Трое продолжали беседовать.

– И куда же вы собираетесь направить свои стопы, покинув пределы России? – поинтересовался шотландец.

– В Париж.

– В Париж? Разумно ли это? Простите, месье де Бонвиль, – помолчав, как бы в замешательстве, Маккензи дотронулся до своей щеки, – но вас так легко опознать.

– Он затаится до тех пор, пока я не приеду в Париж и не доложу Конти в точности, как все произошло, – сказал д'Эон. – Месье Конти человек чести, он поймет, что Анри стал жертвой безвыходного положения.

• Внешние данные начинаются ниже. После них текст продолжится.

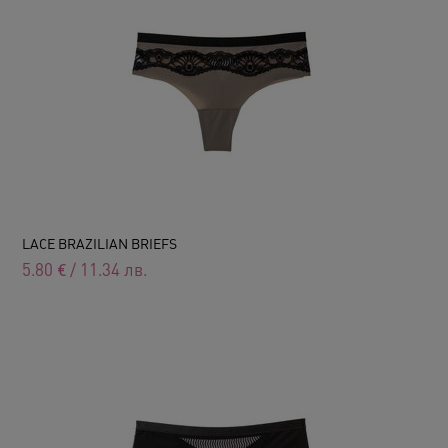
LACE BRAZILIAN BRIEFS
5.80
€
/
11.34
лв.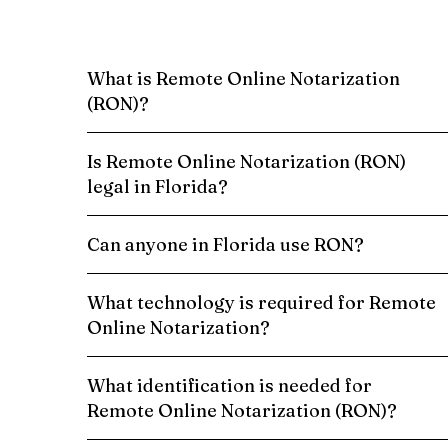
What is Remote Online Notarization
(RON)?
Is Remote Online Notarization (RON)
legal in Florida?
Can anyone in Florida use RON?
What technology is required for Remote
Online Notarization?
What identification is needed for
Remote Online Notarization (RON)?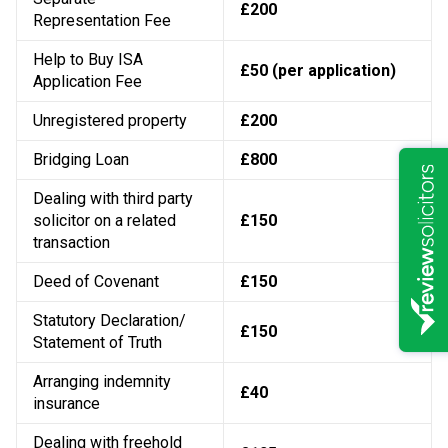
£200
Representation Fee
Help to Buy ISA
£50 (per application)
Application Fee
Unregistered property
£200
Bridging Loan
£800
Dealing with third party
solicitor on a related
£150
transaction
Deed of Covenant
£150
Statutory Declaration/
£150
Statement of Truth
Arranging indemnity
£40
insurance
Dealing with freehold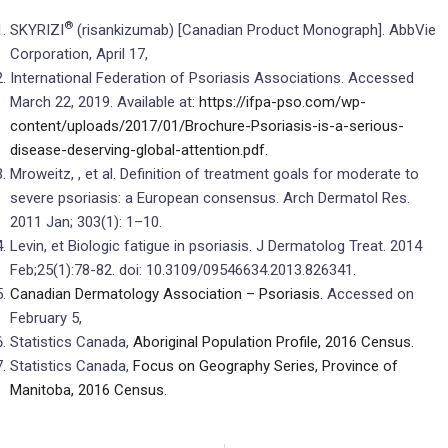
®
SKYRIZI
(risankizumab) [Canadian Product Monograph]. AbbVie
Corporation, April 17,
International Federation of Psoriasis Associations. Accessed
March 22, 2019. Available at:
https://ifpa-pso.com/wp-
content/uploads/2017/01/Brochure-Psoriasis-is-a-serious-
disease-deserving-global-attention.pdf.
Mroweitz, , et al. Definition of treatment goals for moderate to
severe psoriasis: a European consensus. Arch Dermatol Res.
2011 Jan; 303(1): 1–10.
Levin, et Biologic fatigue in psoriasis. J Dermatolog Treat. 2014
Feb;25(1):78-82. doi: 10.3109/09546634.2013.826341.
Canadian Dermatology Association – Psoriasis.
Accessed on
February 5,
Statistics Canada,
Aboriginal Population Profile, 2016 Census.
Statistics Canada,
Focus on Geography Series, Province of
Manitoba, 2016 Census.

– У меня есть друзья в Париже, – вставил Бонвиль. Почему бы ему, пока суд да дело, не скрыться в частной квартире Туанон над салоном ее матери? А со временем станет ясно, куда ветер дует.

– О возвращении на родину вы не помышляете?

– Нет! – решительно отрезал Анри.

– Еще остается армия, – предложил Маккензи Дуглас. – Война списывает все грехи людям нашего круга, которые попадают в неприятности.

– Да, – кивнул д'Эон. – Недаром сотрудников тайной королевской службы считают обреченными. В случае провала им не на кого рассчитывать. Дуглас прав, Анри. Если в Париже вам не повезет, обратитесь к Луи де Вальфону – он, наверняка, сможет взять вас в свой полк.

Лакей снова сунул голову в дверь.

– Все готово, месье.

Резкий удар кнута звучал завершающим аккордом петербургской трагедии. Пара коней рванули с места, вожжи натянулись.

– До свидания, Анри, удачи вам! Мы очень скоро встретимся! – кричал вслед быстро удалявшимся саням выскочивший на крыльцо д'Эон. Де Бонвиль, не оглядываясь, поднял руку прощальным жестом.

Мягкий снегопад вскоре скрыл сани из виду.

– Франция! – задумчиво произнес Маккензи Дуглас. – Видно, мало у нее достойных сынов, если на нее работают шотландцы и поляки.

Они оба засмеялись и вошли в дом.

Генрик Баринский, известный также под именем Анри де Бонвиль, засунул ноги поглубже в устилающую дно саней солому. «Сдается мне, что, если и дальше так пойдет, я буду знать все ухабы и рытвины на пути между Петербургом и Парижем», – устало подумал он.

Снегопад затих, и внимание Генрика привлекло освещенное окно высоко над землей. Вглядевшись, он рассмотрел за оконным стеклом неясный силуэт женщины, вырисовывающийся на фоне мягкого комнатного освещения. Сани быстро промчались мимо, но Генрик еще долго оглядывался, всей душой желая быть там, в тепле и уюте этой комнаты.

Он вздохнул с завистью и одновременно с покорностью судьбе, откинулся на высокую спинку саней, закрыл глаза и с тоской настроился на бесконечную дорогу, которую ему предстояло преодолеть.

Возвратившись домой, во дворец Бубина, Казя сбросила накидку на стул.